Ömrü billah: Hiçbir zaman, ya da şimdiye kadar. “Ömrü billah yalan söylememiştir o.”
Ömrüne bereket: “Var ol, sağ ol, ömrün uzun olsun” anlamında kullanılır.
Ömrü vefa etmemek: Bir şeye kavuşamadan, bir sonuca ulaşamadan ölmek. “Okulunu bitirip doktor olacaktı ama ömrü vefa etmedi.”
Ömür adam: Beğenilen, çok hoşa giden, değişik düşünceleri olan adam.

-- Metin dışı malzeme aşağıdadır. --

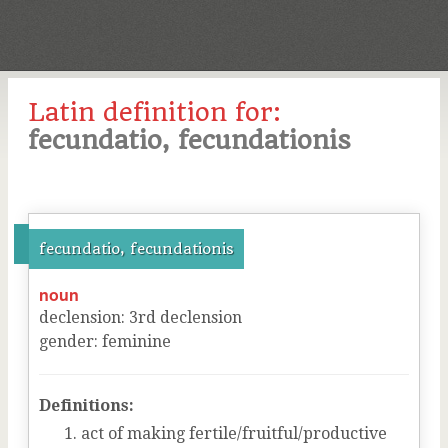
Latin definition for:
fecundatio, fecundationis
fecundatio, fecundationis
noun
declension
:
3
rd
declension
gender
:
feminine
Definitions:
act of making fertile/fruitful/productive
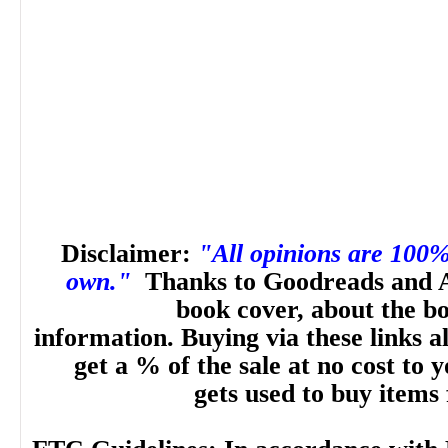
Disclaimer:
"All opinions are 100
own."
Thanks to Goodreads and 
book cover, about the b
information. Buying via these links a
get a % of the sale at no cost to
gets used to buy items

Ömür çürütmek: Uzun süre bir şey için emek vermiş olmak, ya da boşuna zaman harcamış olmak. “Bu ev için bir ömür çürüttüm ben.”
Ömür sürmek: İyi ve rahat yaşamış olmak. “Uzun bir ömür sürdü dedem.”

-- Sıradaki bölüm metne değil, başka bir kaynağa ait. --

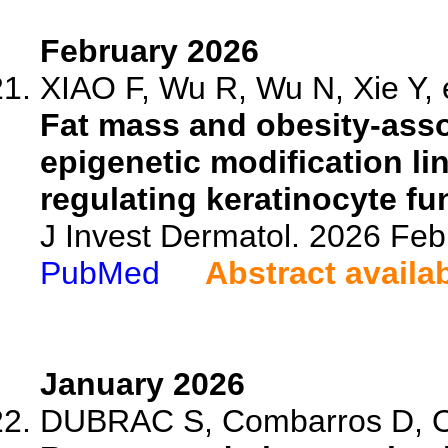
February 2026
XIAO F, Wu R, Wu N, Xie Y, e
Fat mass and obesity-ass
epigenetic modification li
regulating keratinocyte fu
J Invest Dermatol. 2026 Fe
PubMed
Abstract availa
January 2026
DUBRAC S, Combarros D, Ol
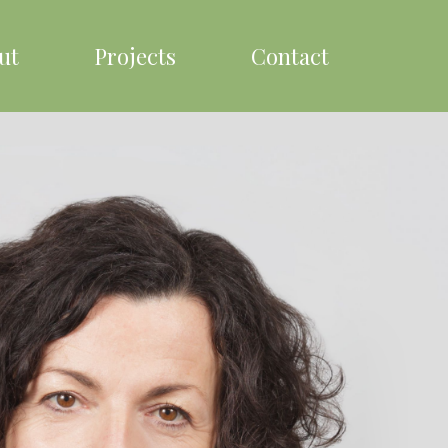
ut
Projects
Contact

Ömür törpüsü: İnsanı yıpratan, yoran, sıkıntıya sokan, uzun ve yorucu iş.
Ön ayak olmak: Bir işin yapılmasında ilk başlayan olup herkesi arkasından sürüklemek. “Haydi ön ayak ol da koşsunlar biraz.”
Öne düşmek: 1. Önderlik ya da kılavuzluk etmek. 2. En önde yürümek.
Önüne gelen: Olur olmaz kimse, herkes, karşısına çıkan. “Önüne gelene sordu ama bulamadı.”
Öpüp başına koymak: Bir şeyi minnetle karşılamak, seve seve kabul etmek. “Adam sana iş verecekmiş, daha ne istiyorsun, öpüp başına koy.”
Örtbas etmek: Kötü bir durumu gizlemek, yayılmasını önlemek. “Dairede yapılan yolsuzlukları örtbas edeceklerini sandılar.”
Örümcek kafalı: Geri düşünceli, yenilikleri kolay kabul etmeyen (kimse).
Öteden beri: Oldukça uzun zamandan beri, eskiden beri. “Öteden beri sevmem ben onu.”
Ötesi çıkmaz sokak: “Takip edilen yol yanlıştır, bu yolla bir yere gidilemez, sonuç alınamaz, bir yere kadar gidilir ama daha fazla gidilemez” anlamında kullanılır.
Özenip bezenmek: Çok özen gösterip titizlikle, ayrıntılarına varıncaya değin ele almak.
Özrü kabahatinden büyük: Bir kabahat için özür dilerken daha büyük bir kabahat işleyen kimse için söylenir.
Özür dilemek: 1. Yaptığı bir yanlıştan ötürü affedilmesini istemek. 2. Özrünü ileri sürerek yapılması kendinden istenen işi yapmamak, bundan bağışlanmasını istemek. “Özür dilerim, ben o kovayı taşıyamayacağım.”
Özü sözü bir: Düşünceleri, söyledikleri ve yaptıkları bir olan, ne düşünüyorsa onu söyleyen, içi dışı bir olan kimse. “Özü sözü bir olan insanlara rastlamak gittikçe zorlaşıyor.”